Quietly, with a minimum of fanfare, steps have been taken in the past two years to research and document a number of the most important sites and to shed light on how and whether they should be preserved. The work is sponsored by the Natural Areas Survey Project at the University of Texas at Austin. Project director Don Kennard has assem­bled a team of scientists whose initial investigations, in 1973, covered Capote Falls, Victorio Canyon, Matagorda Island, and the Davis Mountains. The project’s Matagorda Island report was used to close the island’s Air Force bombing range and pave the way for its conversion to a park. The current scientific team is studying a subtropical woodland near Fal­con Dam, a wilderness bayou north of Liberty, and two sites near Terlingua in the Big Bend.

Last year the Natural Areas Survey Project visited the headwaters of the Devils River, a cypress swamp along the Sabine River, a 310-foot-deep sinkhole near Rocksprings, and the Canadian River northwest of Amarillo.

It is the water that one remembers longest: the river and the sky against the bleached limestone, blue against white, a desert resonance of the Aegean.
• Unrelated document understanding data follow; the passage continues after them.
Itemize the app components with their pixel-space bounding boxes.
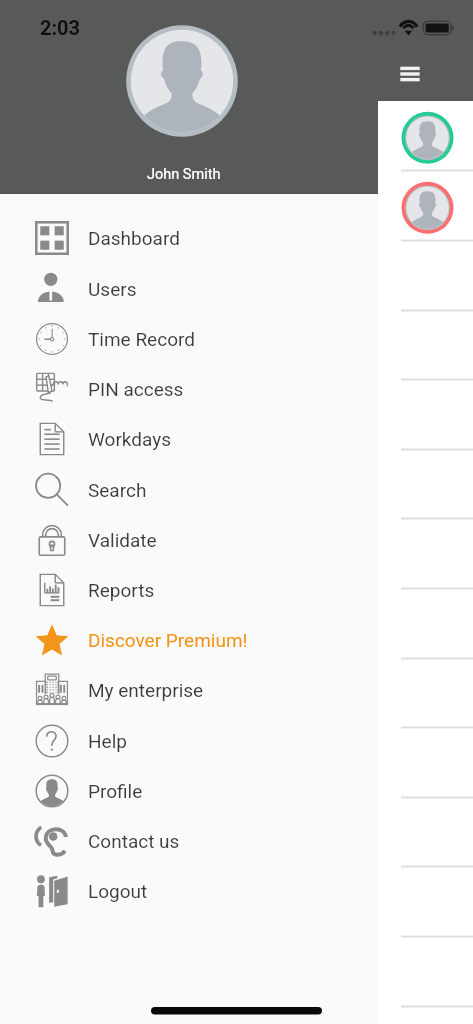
button[interactable]: PIN access (0, 364, 378, 414)
button[interactable]: Discover Premium! (0, 615, 378, 665)
staticText: Reports (88, 579, 155, 601)
button[interactable]: Employee row (378, 657, 473, 726)
button[interactable]: Employee row (378, 240, 473, 309)
button[interactable]: Employee row (378, 1005, 473, 1024)
button[interactable]: Search (0, 465, 378, 515)
button[interactable]: Help (0, 716, 378, 766)
button[interactable]: Contact us (0, 816, 378, 866)
button[interactable]: Employee row (378, 170, 473, 239)
button[interactable]: Employee row (378, 518, 473, 587)
staticText: Logout (88, 880, 148, 902)
button[interactable]: My enterprise (0, 665, 378, 715)
button[interactable]: Logout (0, 866, 378, 916)
staticText: 2:03 (40, 16, 81, 39)
staticText: PIN access (88, 378, 184, 400)
button[interactable]: Employee row (378, 796, 473, 865)
button[interactable]: Validate (0, 515, 378, 565)
staticText: Time Record (88, 328, 195, 350)
staticText: My enterprise (88, 679, 204, 701)
button[interactable]: Employee row (378, 588, 473, 657)
staticText: Workdays (88, 428, 171, 450)
button[interactable]: Employee row (378, 727, 473, 796)
staticText: John Smith (147, 166, 221, 183)
button[interactable]: Menu (393, 57, 427, 91)
button[interactable]: Employee row (378, 866, 473, 935)
button[interactable]: Users (0, 264, 378, 314)
button[interactable]: Employee row (378, 936, 473, 1005)
button[interactable]: Employee row (378, 309, 473, 378)
staticText: Users (88, 278, 137, 300)
staticText: Dashboard (88, 227, 180, 249)
staticText: Help (88, 730, 127, 752)
staticText: Discover Premium! (88, 629, 248, 651)
button[interactable]: Profile (0, 766, 378, 816)
staticText: Profile (88, 780, 143, 802)
button[interactable]: Workdays (0, 414, 378, 464)
button[interactable]: Dashboard (0, 213, 378, 263)
staticText: Validate (88, 529, 157, 551)
button[interactable]: Employee row (378, 100, 473, 169)
button[interactable]: Employee row (378, 448, 473, 517)
staticText: Contact us (88, 830, 180, 852)
staticText: Search (88, 479, 147, 501)
button[interactable]: Reports (0, 565, 378, 615)
button[interactable]: Employee row (378, 379, 473, 448)
button[interactable]: Time Record (0, 314, 378, 364)
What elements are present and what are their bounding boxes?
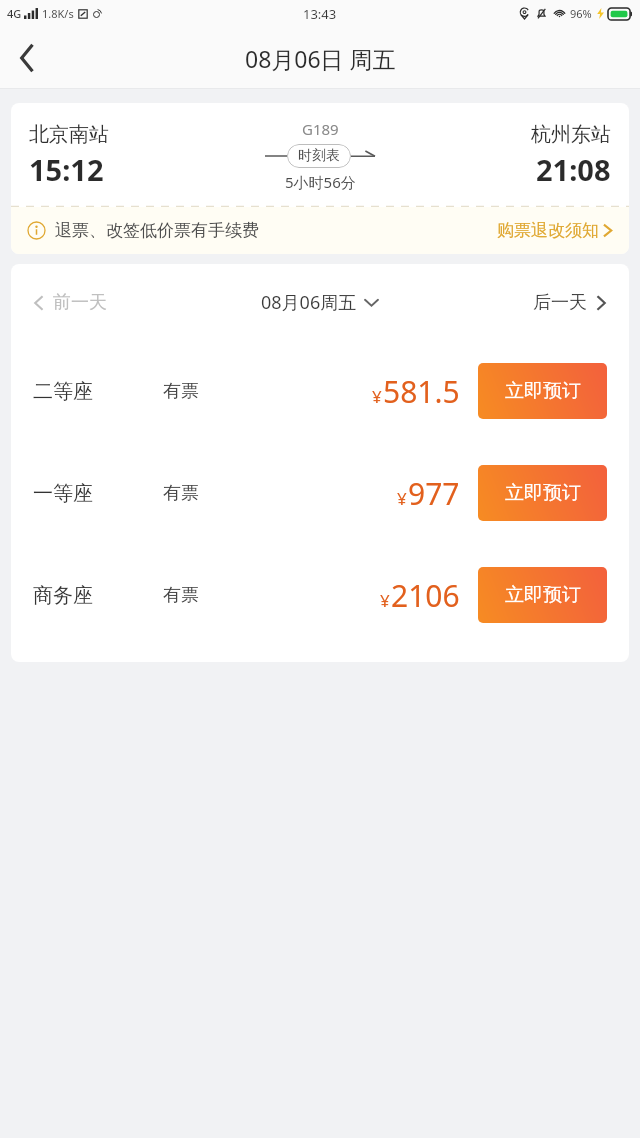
button[interactable]: 退票、改签低价票有手续费 — [11, 207, 629, 254]
staticText: 时刻表 — [298, 147, 340, 165]
staticText: 96% — [570, 6, 592, 21]
staticText: 08月06日 周五 — [245, 43, 396, 74]
staticText: 一等座 — [33, 481, 163, 506]
button[interactable]: 立即预订 — [478, 567, 607, 623]
staticText: 977 — [408, 473, 460, 514]
staticText: ¥ — [380, 589, 390, 612]
staticText: 二等座 — [33, 379, 163, 404]
button[interactable]: 后一天 — [531, 283, 609, 322]
staticText: 5小时56分 — [285, 172, 356, 192]
staticText: 北京南站 — [29, 122, 109, 147]
staticText: 08月06周五 — [261, 290, 357, 315]
staticText: 前一天 — [53, 291, 107, 314]
staticText: 立即预订 — [505, 379, 581, 403]
staticText: ¥ — [372, 385, 382, 408]
staticText: 购票退改须知 — [497, 220, 599, 241]
staticText: 4G — [7, 6, 22, 21]
button[interactable]: 立即预订 — [478, 363, 607, 419]
staticText: 商务座 — [33, 583, 163, 608]
staticText: 有票 — [163, 380, 258, 403]
button[interactable]: Back — [0, 31, 54, 85]
staticText: 13:43 — [303, 5, 337, 23]
staticText: 有票 — [163, 584, 258, 607]
staticText: 21:08 — [536, 150, 611, 189]
staticText: 退票、改签低价票有手续费 — [55, 220, 259, 241]
staticText: 有票 — [163, 482, 258, 505]
staticText: 立即预订 — [505, 583, 581, 607]
button[interactable]: 前一天 — [31, 283, 109, 322]
staticText: 2106 — [391, 575, 460, 616]
staticText: 1.8K/s — [42, 6, 74, 21]
staticText: G189 — [302, 119, 339, 139]
staticText: 杭州东站 — [531, 122, 611, 147]
button[interactable]: 立即预订 — [478, 465, 607, 521]
button[interactable]: 08月06周五 — [257, 282, 382, 323]
staticText: 581.5 — [383, 371, 460, 412]
staticText: ¥ — [397, 487, 407, 510]
button[interactable]: 时刻表 — [287, 144, 351, 168]
staticText: 后一天 — [533, 291, 587, 314]
staticText: 15:12 — [29, 150, 104, 189]
staticText: 立即预订 — [505, 481, 581, 505]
The springs pour out of the ancient rock, lingering in pools circled by moss, maidenhair, and watercress, emptying into the river. A superabundance of water: dizzying, vivid, pure; ageless water knifing clear deep channels defiant of geom­etry, crossing and diverging and crossing again; water spun in flumes as exuberant and vital as the festive dances on a Minoan urn; a processional without music.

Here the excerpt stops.